» **PROBLEM DETAILS**:
Make an exact copy of every entry.

» **DATA LISTING**:
■ ■ ■ ■ ■

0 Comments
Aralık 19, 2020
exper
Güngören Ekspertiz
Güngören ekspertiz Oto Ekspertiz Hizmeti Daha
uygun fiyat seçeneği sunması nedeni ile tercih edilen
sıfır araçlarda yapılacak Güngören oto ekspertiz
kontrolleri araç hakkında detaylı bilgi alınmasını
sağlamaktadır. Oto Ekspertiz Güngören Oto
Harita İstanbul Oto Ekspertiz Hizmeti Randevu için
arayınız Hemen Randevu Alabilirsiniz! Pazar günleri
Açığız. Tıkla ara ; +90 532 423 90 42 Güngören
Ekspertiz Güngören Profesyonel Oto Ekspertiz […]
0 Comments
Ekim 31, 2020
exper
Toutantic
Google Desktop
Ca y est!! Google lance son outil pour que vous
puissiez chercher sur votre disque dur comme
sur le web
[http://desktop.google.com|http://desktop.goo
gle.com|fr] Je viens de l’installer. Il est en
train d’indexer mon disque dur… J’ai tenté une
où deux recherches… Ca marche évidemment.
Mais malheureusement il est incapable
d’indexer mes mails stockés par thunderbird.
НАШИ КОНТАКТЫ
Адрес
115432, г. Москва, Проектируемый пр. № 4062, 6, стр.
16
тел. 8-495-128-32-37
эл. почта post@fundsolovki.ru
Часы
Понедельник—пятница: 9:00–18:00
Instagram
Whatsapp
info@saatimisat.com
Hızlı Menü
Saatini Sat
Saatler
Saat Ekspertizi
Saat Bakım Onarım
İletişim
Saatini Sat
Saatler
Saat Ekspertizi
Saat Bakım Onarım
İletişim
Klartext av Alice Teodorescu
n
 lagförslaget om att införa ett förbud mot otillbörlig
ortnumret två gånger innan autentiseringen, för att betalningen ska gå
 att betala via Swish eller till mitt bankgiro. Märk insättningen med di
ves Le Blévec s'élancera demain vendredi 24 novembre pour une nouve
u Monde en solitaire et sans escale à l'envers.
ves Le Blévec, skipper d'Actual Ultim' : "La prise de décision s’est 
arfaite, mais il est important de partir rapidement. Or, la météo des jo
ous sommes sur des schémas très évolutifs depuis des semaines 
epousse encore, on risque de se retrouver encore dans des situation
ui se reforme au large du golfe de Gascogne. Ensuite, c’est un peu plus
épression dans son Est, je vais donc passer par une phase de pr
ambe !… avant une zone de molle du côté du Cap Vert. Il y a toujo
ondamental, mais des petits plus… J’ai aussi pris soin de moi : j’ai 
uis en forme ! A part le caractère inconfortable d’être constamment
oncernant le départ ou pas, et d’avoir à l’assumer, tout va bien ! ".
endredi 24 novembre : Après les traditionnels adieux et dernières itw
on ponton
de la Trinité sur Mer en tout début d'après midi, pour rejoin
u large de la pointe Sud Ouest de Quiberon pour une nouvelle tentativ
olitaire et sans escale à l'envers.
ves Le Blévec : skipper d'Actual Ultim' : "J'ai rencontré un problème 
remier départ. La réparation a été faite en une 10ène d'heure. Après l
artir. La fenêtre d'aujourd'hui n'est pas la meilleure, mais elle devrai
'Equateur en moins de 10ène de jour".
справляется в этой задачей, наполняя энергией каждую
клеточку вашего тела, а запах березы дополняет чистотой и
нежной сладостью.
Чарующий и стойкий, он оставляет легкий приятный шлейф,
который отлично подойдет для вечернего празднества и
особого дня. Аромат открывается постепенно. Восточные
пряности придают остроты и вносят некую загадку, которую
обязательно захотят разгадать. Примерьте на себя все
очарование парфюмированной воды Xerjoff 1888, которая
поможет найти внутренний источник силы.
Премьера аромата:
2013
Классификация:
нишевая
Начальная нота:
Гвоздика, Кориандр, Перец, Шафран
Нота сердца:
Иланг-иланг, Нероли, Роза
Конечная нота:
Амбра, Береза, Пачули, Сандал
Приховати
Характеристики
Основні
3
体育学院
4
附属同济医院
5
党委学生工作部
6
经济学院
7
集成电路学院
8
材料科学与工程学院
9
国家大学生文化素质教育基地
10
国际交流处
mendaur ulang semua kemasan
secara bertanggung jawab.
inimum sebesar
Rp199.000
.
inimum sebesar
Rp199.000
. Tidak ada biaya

■ ■ ■ ■ ■

» **RESPONSE**:
0 Comments
Aralık 19, 2020
exper
Güngören Ekspertiz
Güngören ekspertiz Oto Ekspertiz Hizmeti Daha
uygun fiyat seçeneği sunması nedeni ile tercih edilen
sıfır araçlarda yapılacak Güngören oto ekspertiz
kontrolleri araç hakkında detaylı bilgi alınmasını
sağlamaktadır. Oto Ekspertiz Güngören Oto
Harita İstanbul Oto Ekspertiz Hizmeti Randevu için
arayınız Hemen Randevu Alabilirsiniz! Pazar günleri
Açığız. Tıkla ara ; +90 532 423 90 42 Güngören
Ekspertiz Güngören Profesyonel Oto Ekspertiz […]
0 Comments
Ekim 31, 2020
exper
Toutantic
Google Desktop
Ca y est!! Google lance son outil pour que vous
puissiez chercher sur votre disque dur comme
sur le web
[http://desktop.google.com|http://desktop.goo
gle.com|fr] Je viens de l’installer. Il est en
train d’indexer mon disque dur… J’ai tenté une
où deux recherches… Ca marche évidemment.
Mais malheureusement il est incapable
d’indexer mes mails stockés par thunderbird.
НАШИ КОНТАКТЫ
Адрес
115432, г. Москва, Проектируемый пр. № 4062, 6, стр.
16
тел. 8-495-128-32-37
эл. почта post@fundsolovki.ru
Часы
Понедельник—пятница: 9:00–18:00
Instagram
Whatsapp
info@saatimisat.com
Hızlı Menü
Saatini Sat
Saatler
Saat Ekspertizi
Saat Bakım Onarım
İletişim
Saatini Sat
Saatler
Saat Ekspertizi
Saat Bakım Onarım
İletişim
Klartext av Alice Teodorescu
n
 lagförslaget om att införa ett förbud mot otillbörlig
ortnumret två gånger innan autentiseringen, för att betalningen ska gå
 att betala via Swish eller till mitt bankgiro. Märk insättningen med di
ves Le Blévec s'élancera demain vendredi 24 novembre pour une nouve
u Monde en solitaire et sans escale à l'envers.
ves Le Blévec, skipper d'Actual Ultim' : "La prise de décision s’est 
arfaite, mais il est important de partir rapidement. Or, la météo des jo
ous sommes sur des schémas très évolutifs depuis des semaines 
epousse encore, on risque de se retrouver encore dans des situation
ui se reforme au large du golfe de Gascogne. Ensuite, c’est un peu plus
épression dans son Est, je vais donc passer par une phase de pr
ambe !… avant une zone de molle du côté du Cap Vert. Il y a toujo
ondamental, mais des petits plus… J’ai aussi pris soin de moi : j’ai 
uis en forme ! A part le caractère inconfortable d’être constamment
oncernant le départ ou pas, et d’avoir à l’assumer, tout va bien ! ".
endredi 24 novembre : Après les traditionnels adieux et dernières itw
on ponton
de la Trinité sur Mer en tout début d'après midi, pour rejoin
u large de la pointe Sud Ouest de Quiberon pour une nouvelle tentativ
olitaire et sans escale à l'envers.
ves Le Blévec : skipper d'Actual Ultim' : "J'ai rencontré un problème 
remier départ. La réparation a été faite en une 10ène d'heure. Après l
artir. La fenêtre d'aujourd'hui n'est pas la meilleure, mais elle devrai
'Equateur en moins de 10ène de jour".
справляется в этой задачей, наполняя энергией каждую
клеточку вашего тела, а запах березы дополняет чистотой и
нежной сладостью.
Чарующий и стойкий, он оставляет легкий приятный шлейф,
который отлично подойдет для вечернего празднества и
особого дня. Аромат открывается постепенно. Восточные
пряности придают остроты и вносят некую загадку, которую
обязательно захотят разгадать. Примерьте на себя все
очарование парфюмированной воды Xerjoff 1888, которая
поможет найти внутренний источник силы.
Премьера аромата:
2013
Классификация:
нишевая
Начальная нота:
Гвоздика, Кориандр, Перец, Шафран
Нота сердца:
Иланг-иланг, Нероли, Роза
Конечная нота:
Амбра, Береза, Пачули, Сандал
Приховати
Характеристики
Основні
3
体育学院
4
附属同济医院
5
党委学生工作部
6
经济学院
7
集成电路学院
8
材料科学与工程学院
9
国家大学生文化素质教育基地
10
国际交流处
mendaur ulang semua kemasan
secara bertanggung jawab.
inimum sebesar
Rp199.000
.
inimum sebesar
Rp199.000
. Tidak ada biaya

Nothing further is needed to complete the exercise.